THE TASK —
From the first line to the last, transcribe the data exactly.

SUPPLIED MATERIAL —
# # # # # # #

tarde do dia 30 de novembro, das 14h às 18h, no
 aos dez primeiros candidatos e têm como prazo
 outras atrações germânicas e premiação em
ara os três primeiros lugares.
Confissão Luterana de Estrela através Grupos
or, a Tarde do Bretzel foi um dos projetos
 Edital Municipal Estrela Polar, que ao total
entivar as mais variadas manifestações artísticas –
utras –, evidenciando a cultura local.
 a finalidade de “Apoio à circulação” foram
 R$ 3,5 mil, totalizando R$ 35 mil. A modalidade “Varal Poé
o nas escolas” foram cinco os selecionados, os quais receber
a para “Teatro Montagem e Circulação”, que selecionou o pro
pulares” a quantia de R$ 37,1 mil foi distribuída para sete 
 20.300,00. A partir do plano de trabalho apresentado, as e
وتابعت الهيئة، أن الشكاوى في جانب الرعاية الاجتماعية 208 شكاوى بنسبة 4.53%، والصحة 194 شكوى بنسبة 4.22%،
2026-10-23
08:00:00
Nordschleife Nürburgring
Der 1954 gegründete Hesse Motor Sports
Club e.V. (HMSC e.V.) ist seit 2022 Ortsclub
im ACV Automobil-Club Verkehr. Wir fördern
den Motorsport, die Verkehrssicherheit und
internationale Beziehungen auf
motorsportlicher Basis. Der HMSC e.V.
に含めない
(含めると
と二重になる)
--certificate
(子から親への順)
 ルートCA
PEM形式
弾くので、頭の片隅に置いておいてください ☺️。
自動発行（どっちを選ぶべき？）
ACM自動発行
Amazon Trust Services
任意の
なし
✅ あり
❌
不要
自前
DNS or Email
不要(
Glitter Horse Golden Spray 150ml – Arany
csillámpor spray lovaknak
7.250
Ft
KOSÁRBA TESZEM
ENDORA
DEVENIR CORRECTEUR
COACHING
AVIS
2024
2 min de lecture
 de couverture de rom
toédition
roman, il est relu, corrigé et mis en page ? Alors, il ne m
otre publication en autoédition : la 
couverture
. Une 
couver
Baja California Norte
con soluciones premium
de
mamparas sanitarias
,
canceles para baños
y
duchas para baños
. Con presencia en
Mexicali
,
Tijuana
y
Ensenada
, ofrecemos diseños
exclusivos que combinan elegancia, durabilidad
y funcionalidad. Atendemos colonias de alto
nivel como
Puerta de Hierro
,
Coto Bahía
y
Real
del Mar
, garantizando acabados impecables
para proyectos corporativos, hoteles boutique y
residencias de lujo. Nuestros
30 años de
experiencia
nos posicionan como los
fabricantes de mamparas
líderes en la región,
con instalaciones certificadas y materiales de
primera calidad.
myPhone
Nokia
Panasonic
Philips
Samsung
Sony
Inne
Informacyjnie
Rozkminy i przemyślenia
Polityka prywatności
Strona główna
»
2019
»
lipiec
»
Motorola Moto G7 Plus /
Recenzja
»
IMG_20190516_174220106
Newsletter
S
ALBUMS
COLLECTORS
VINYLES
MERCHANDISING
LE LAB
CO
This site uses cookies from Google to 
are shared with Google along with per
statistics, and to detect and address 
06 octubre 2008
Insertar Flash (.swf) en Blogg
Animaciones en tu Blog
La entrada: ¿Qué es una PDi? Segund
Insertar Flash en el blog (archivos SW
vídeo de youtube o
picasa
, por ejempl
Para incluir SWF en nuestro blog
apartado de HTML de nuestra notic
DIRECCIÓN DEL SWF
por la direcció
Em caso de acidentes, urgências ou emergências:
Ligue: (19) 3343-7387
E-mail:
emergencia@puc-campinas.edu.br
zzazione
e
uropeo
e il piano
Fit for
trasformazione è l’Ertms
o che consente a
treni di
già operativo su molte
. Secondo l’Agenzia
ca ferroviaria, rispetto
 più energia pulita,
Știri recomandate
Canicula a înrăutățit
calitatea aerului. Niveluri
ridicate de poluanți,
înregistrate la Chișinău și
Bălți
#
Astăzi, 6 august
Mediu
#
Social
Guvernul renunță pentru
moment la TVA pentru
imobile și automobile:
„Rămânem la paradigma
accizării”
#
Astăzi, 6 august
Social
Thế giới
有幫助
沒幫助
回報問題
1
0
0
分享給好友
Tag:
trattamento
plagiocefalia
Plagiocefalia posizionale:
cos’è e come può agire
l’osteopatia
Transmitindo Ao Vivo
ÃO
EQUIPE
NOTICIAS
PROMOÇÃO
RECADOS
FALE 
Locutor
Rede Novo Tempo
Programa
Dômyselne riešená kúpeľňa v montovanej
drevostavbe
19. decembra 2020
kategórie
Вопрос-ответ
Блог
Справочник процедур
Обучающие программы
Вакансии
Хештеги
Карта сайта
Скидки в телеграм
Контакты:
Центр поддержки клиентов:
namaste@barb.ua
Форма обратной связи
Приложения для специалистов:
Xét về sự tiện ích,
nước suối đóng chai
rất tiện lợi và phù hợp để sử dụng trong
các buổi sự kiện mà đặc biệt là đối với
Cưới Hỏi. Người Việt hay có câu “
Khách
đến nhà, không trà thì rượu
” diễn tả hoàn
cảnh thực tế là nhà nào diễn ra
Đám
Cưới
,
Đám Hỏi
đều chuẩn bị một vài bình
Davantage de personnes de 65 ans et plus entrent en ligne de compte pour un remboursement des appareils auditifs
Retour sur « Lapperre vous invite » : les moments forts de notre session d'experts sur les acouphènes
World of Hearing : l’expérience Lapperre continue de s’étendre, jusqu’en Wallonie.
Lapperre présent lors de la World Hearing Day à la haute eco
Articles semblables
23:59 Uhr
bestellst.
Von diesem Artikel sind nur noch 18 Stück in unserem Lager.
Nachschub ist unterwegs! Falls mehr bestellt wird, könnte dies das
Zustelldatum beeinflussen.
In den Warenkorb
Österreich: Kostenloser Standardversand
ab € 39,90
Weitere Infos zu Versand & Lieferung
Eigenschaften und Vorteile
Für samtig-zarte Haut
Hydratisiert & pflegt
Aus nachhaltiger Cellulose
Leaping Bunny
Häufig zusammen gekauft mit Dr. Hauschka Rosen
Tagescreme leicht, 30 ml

# # # # # # #

EXPECTED ANSWER —
tarde do dia 30 de novembro, das 14h às 18h, no
 aos dez primeiros candidatos e têm como prazo
 outras atrações germânicas e premiação em
ara os três primeiros lugares.
Confissão Luterana de Estrela através Grupos
or, a Tarde do Bretzel foi um dos projetos
 Edital Municipal Estrela Polar, que ao total
entivar as mais variadas manifestações artísticas –
utras –, evidenciando a cultura local.
 a finalidade de “Apoio à circulação” foram
 R$ 3,5 mil, totalizando R$ 35 mil. A modalidade “Varal Poé
o nas escolas” foram cinco os selecionados, os quais receber
a para “Teatro Montagem e Circulação”, que selecionou o pro
pulares” a quantia de R$ 37,1 mil foi distribuída para sete 
 20.300,00. A partir do plano de trabalho apresentado, as e
وتابعت الهيئة، أن الشكاوى في جانب الرعاية الاجتماعية 208 شكاوى بنسبة 4.53%، والصحة 194 شكوى بنسبة 4.22%،
2026-10-23
08:00:00
Nordschleife Nürburgring
Der 1954 gegründete Hesse Motor Sports
Club e.V. (HMSC e.V.) ist seit 2022 Ortsclub
im ACV Automobil-Club Verkehr. Wir fördern
den Motorsport, die Verkehrssicherheit und
internationale Beziehungen auf
motorsportlicher Basis. Der HMSC e.V.
に含めない
(含めると
と二重になる)
--certificate
(子から親への順)
 ルートCA
PEM形式
弾くので、頭の片隅に置いておいてください ☺️。
自動発行（どっちを選ぶべき？）
ACM自動発行
Amazon Trust Services
任意の
なし
✅ あり
❌
不要
自前
DNS or Email
不要(
Glitter Horse Golden Spray 150ml – Arany
csillámpor spray lovaknak
7.250
Ft
KOSÁRBA TESZEM
ENDORA
DEVENIR CORRECTEUR
COACHING
AVIS
2024
2 min de lecture
 de couverture de rom
toédition
roman, il est relu, corrigé et mis en page ? Alors, il ne m
otre publication en autoédition : la 
couverture
. Une 
couver
Baja California Norte
con soluciones premium
de
mamparas sanitarias
,
canceles para baños
y
duchas para baños
. Con presencia en
Mexicali
,
Tijuana
y
Ensenada
, ofrecemos diseños
exclusivos que combinan elegancia, durabilidad
y funcionalidad. Atendemos colonias de alto
nivel como
Puerta de Hierro
,
Coto Bahía
y
Real
del Mar
, garantizando acabados impecables
para proyectos corporativos, hoteles boutique y
residencias de lujo. Nuestros
30 años de
experiencia
nos posicionan como los
fabricantes de mamparas
líderes en la región,
con instalaciones certificadas y materiales de
primera calidad.
myPhone
Nokia
Panasonic
Philips
Samsung
Sony
Inne
Informacyjnie
Rozkminy i przemyślenia
Polityka prywatności
Strona główna
»
2019
»
lipiec
»
Motorola Moto G7 Plus /
Recenzja
»
IMG_20190516_174220106
Newsletter
S
ALBUMS
COLLECTORS
VINYLES
MERCHANDISING
LE LAB
CO
This site uses cookies from Google to 
are shared with Google along with per
statistics, and to detect and address 
06 octubre 2008
Insertar Flash (.swf) en Blogg
Animaciones en tu Blog
La entrada: ¿Qué es una PDi? Segund
Insertar Flash en el blog (archivos SW
vídeo de youtube o
picasa
, por ejempl
Para incluir SWF en nuestro blog
apartado de HTML de nuestra notic
DIRECCIÓN DEL SWF
por la direcció
Em caso de acidentes, urgências ou emergências:
Ligue: (19) 3343-7387
E-mail:
emergencia@puc-campinas.edu.br
zzazione
e
uropeo
e il piano
Fit for
trasformazione è l’Ertms
o che consente a
treni di
già operativo su molte
. Secondo l’Agenzia
ca ferroviaria, rispetto
 più energia pulita,
Știri recomandate
Canicula a înrăutățit
calitatea aerului. Niveluri
ridicate de poluanți,
înregistrate la Chișinău și
Bălți
#
Astăzi, 6 august
Mediu
#
Social
Guvernul renunță pentru
moment la TVA pentru
imobile și automobile:
„Rămânem la paradigma
accizării”
#
Astăzi, 6 august
Social
Thế giới
有幫助
沒幫助
回報問題
1
0
0
分享給好友
Tag:
trattamento
plagiocefalia
Plagiocefalia posizionale:
cos’è e come può agire
l’osteopatia
Transmitindo Ao Vivo
ÃO
EQUIPE
NOTICIAS
PROMOÇÃO
RECADOS
FALE 
Locutor
Rede Novo Tempo
Programa
Dômyselne riešená kúpeľňa v montovanej
drevostavbe
19. decembra 2020
kategórie
Вопрос-ответ
Блог
Справочник процедур
Обучающие программы
Вакансии
Хештеги
Карта сайта
Скидки в телеграм
Контакты:
Центр поддержки клиентов:
namaste@barb.ua
Форма обратной связи
Приложения для специалистов:
Xét về sự tiện ích,
nước suối đóng chai
rất tiện lợi và phù hợp để sử dụng trong
các buổi sự kiện mà đặc biệt là đối với
Cưới Hỏi. Người Việt hay có câu “
Khách
đến nhà, không trà thì rượu
” diễn tả hoàn
cảnh thực tế là nhà nào diễn ra
Đám
Cưới
,
Đám Hỏi
đều chuẩn bị một vài bình
Davantage de personnes de 65 ans et plus entrent en ligne de compte pour un remboursement des appareils auditifs
Retour sur « Lapperre vous invite » : les moments forts de notre session d'experts sur les acouphènes
World of Hearing : l’expérience Lapperre continue de s’étendre, jusqu’en Wallonie.
Lapperre présent lors de la World Hearing Day à la haute eco
Articles semblables
23:59 Uhr
bestellst.
Von diesem Artikel sind nur noch 18 Stück in unserem Lager.
Nachschub ist unterwegs! Falls mehr bestellt wird, könnte dies das
Zustelldatum beeinflussen.
In den Warenkorb
Österreich: Kostenloser Standardversand
ab € 39,90
Weitere Infos zu Versand & Lieferung
Eigenschaften und Vorteile
Für samtig-zarte Haut
Hydratisiert & pflegt
Aus nachhaltiger Cellulose
Leaping Bunny
Häufig zusammen gekauft mit Dr. Hauschka Rosen
Tagescreme leicht, 30 ml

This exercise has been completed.